Use the chmod command to make sure that your private key file is not publicly viewable. For example, if the name of your private key file is my-key-pair.pem, use the following command:


o chmod 400 /path/my-key-pair.pem

Use the ssh command to connect to the instance. You specify the private key (.pem) file and the user_name@public_dns_name. For Amazon Linux*, the user name is ec2-user. For RHEL*, the user name is ec2-user or root. For Ubuntu*, the user name is ubuntu or root. For CentOS*, the user name is centos. For Fedora*, the user name is ec2-user. For SuSE*, the user name is ec2-user or root. Otherwise, if ec2-user and root do not work, check with your AMI provider.

o ssh -i /path/my-key-pair.pem ec2-user@ec2-198-51-100-1.compute-1.amazonaws.com
o [ec2-user@ip-172-31-10-114 ~]$ cat /etc/*release*
o NAME="Amazon Linux"
o VERSION="2"
o ID="amzn"
o ID_LIKE="centos rhel fedora"
o VERSION_ID="2"
o PRETTY_NAME="Amazon Linux 2"
o ANSI_COLOR="0;33"
o CPE_NAME="cpe:2.3:o:amazon:amazon_linux:2"
o HOME_URL="https://amazonlinux.com/"
o Amazon Linux release 2 (Karoo)
o cpe:2.3:o:amazon:amazon_linux:2

Intel® AI Analytics Toolkit Installation

Once your AWS instance is up and running, you can proceed with the product installation.

To download the product:

Open the Get the Intel® AI Analytics Toolkit link.
For Windows* OS, Intel® AI Analytics Toolkit installation instructions can be followed using the Conda* Package Manager Distribution.
For Linux* OS, the easiest way to install the Intel® AI Analytics Toolkit is using the Online & Offline Distribution.
In case of an AWS Linux* instance, an Online Installer is preferred. You have the option to choose the components of the AI Kit that will be installed.
Once you select Linux*, Online & Offline Distribution, and the Online Installer type, either click on the download link and upload that file to the AWS instance, or just follow those commands as follows in the command-line.

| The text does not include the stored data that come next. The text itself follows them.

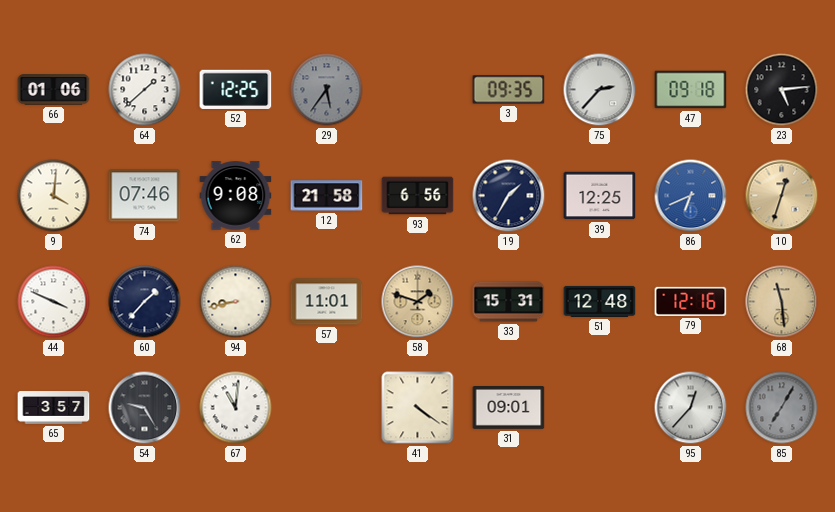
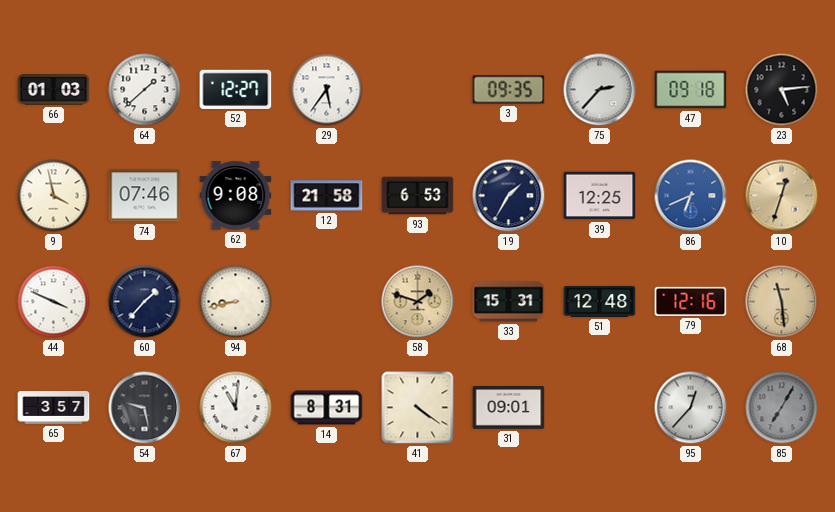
66: 01:06 -> 01:03
52: 12:25 -> 12:27
29 dial: grey -> white
9: 4:01 -> 3:58
93: 6:56 -> 6:53
57: 11:01 -> none
54: 9:25 -> 9:28
14: none -> 8:31
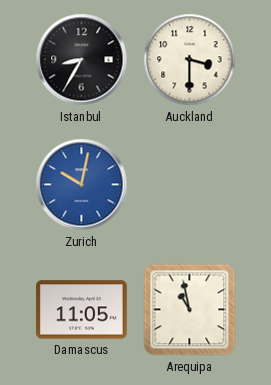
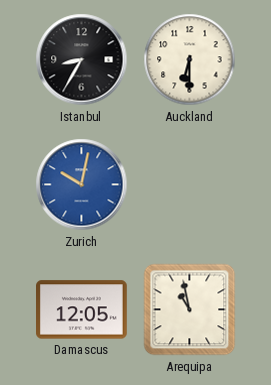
Auckland: 3:30 -> 6:30
Damascus: 11:05 -> 12:05
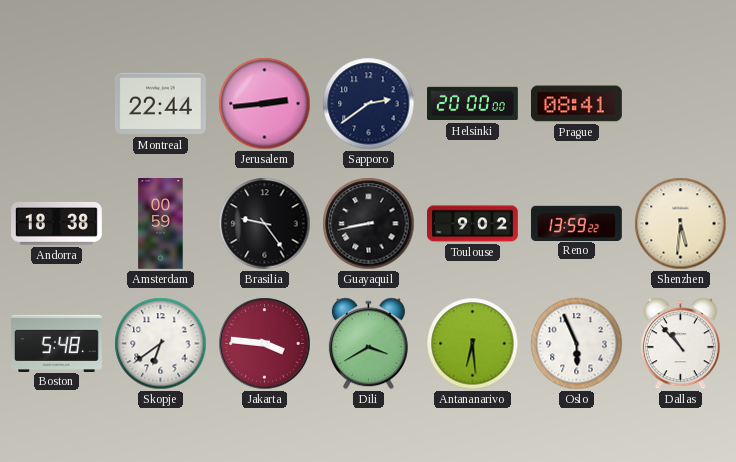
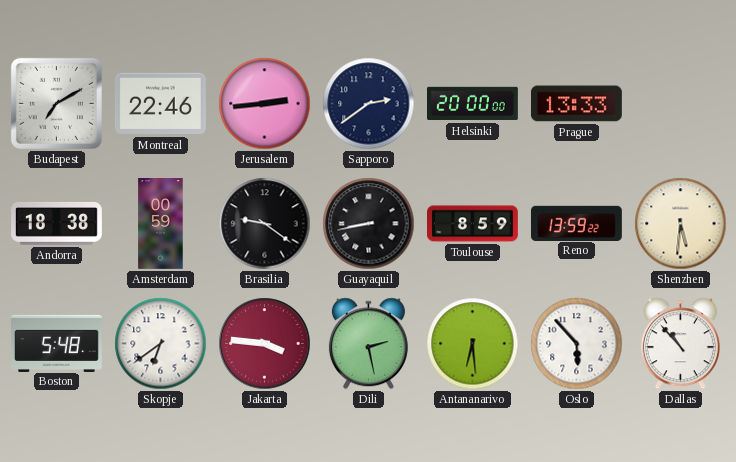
Budapest: none -> 7:10
Montreal: 22:44 -> 22:46
Prague: 08:41 -> 13:33
Brasilia: 9:24 -> 9:21
Toulouse: 9:02 -> 8:59
Dili: 3:40 -> 2:28
Oslo: 5:56 -> 5:53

$wget https://registrationcenter-download.intel.com/akdlm/IRC_NAS/18486/l_AIKit_p_2022.1.2.135.sh
$sudo sh ./l_AIKit_p_2022.1.2.135.sh

Note: These commands might change when new versions of AI Kit are released.

Another easy way to get started with the Intel® AI Analytics Toolkit and take advantage of the Intel® optimization for AI frameworks and machine learning libraries in a containerized way, is to use its docker image from Intel’s public repository on docker hub. To download docker on an AWS EC2 instance, check this link.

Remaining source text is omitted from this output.